In de zijbeuken van de dubbelrijige stal stonden de koeien met de kop naar de wand, twee aan twee tussen dwarsschotten van vlechtwerk, die korrespondeerden met de dakstijlen. De dieren werden paarsgewijs vastgebonden aan paaltjes in het midden voor de buitenwand van de open boksen en stonden met de achterpoten op een plank als begrenzing van de mestgoot, die de vorm had van een strook vlechtwerk. Van de grootste hoeve uit de vierde laag - te dateren omstreeks het begin van de jaartelling - kon helaas slechts een gedeelte worden opgegraven, maar zelfs deze rest was nog ruim 25 m lang (bij 6,75m-7,45 m breed) en bevatte veertien boksen, zodat alleen hierin reeds 56 koeien konden worden opgesteld. Het is niet onmogelijk, dat een dergelijk gebouw tot een koöperatief (familie) bedrijf behoorde, zoals dat ook in Denemarken gedurende de ijzertijd voorkwam, blijkens de zeer lange of steeds weer verlengde boerderijen.
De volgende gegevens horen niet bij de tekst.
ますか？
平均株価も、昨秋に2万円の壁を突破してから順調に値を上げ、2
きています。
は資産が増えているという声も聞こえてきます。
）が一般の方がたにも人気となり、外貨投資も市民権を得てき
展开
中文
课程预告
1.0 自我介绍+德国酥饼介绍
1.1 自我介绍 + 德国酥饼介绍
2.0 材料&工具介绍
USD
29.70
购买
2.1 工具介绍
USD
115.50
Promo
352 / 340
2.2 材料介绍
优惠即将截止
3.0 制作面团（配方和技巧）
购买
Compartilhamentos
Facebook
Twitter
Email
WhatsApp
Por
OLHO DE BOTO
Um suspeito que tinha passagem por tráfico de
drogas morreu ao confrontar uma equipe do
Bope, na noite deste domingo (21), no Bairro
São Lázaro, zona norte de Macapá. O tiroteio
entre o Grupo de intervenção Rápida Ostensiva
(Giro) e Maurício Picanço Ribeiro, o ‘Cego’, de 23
Afgezien van Drente zijn dezelfde woonstalhuizen aan de Eems- en Wezermond en buiten het ‘Friese’ gebied in Sleeswijk-Holstein opgegraven, waaruit volgt, dat dit type gemeengoed was van velerlei stammen. Het hallebeginsel zelf was nog meer verbreid in noordwest-Europa. In het kustgebied tussen Rijn en Elbe, in Jutland, in delen van west-Skandinavië en op de Oostzeeëilanden voerde het volledig de boventoon, elders werd het tussen sterk afwijkende vormen toegepast. Van een eenheidstype was echter geen sprake; woningen wisselden af met woonstalhuizen en ook bij deze groepen traden weer verschillen op, al mag men aannemen, dat geen van alle een tas voor ongedorst koren binnenshuis bezat. Hoewel de beschreven stalinrichting niet overal kon worden nagegaan, is het zeer waarschijnlijk, dat deze sterk verbreid was in het halle-huisgebied langs de Noordzee en in Skandinavië. De oude na-middeleeuwse boerderijen toch uit west-Vlaanderen, Zeeland, Noord-Holland, Friesland, Denemarken, Noorwegen en Zweden bezitten alle een stal met open boksen. Zelfs op Groenland hebben de Wikingen dit beginsel ingevoerd en in Finland tot de Laplandse en Karelische grenzen toe heeft het opgang gemaakt.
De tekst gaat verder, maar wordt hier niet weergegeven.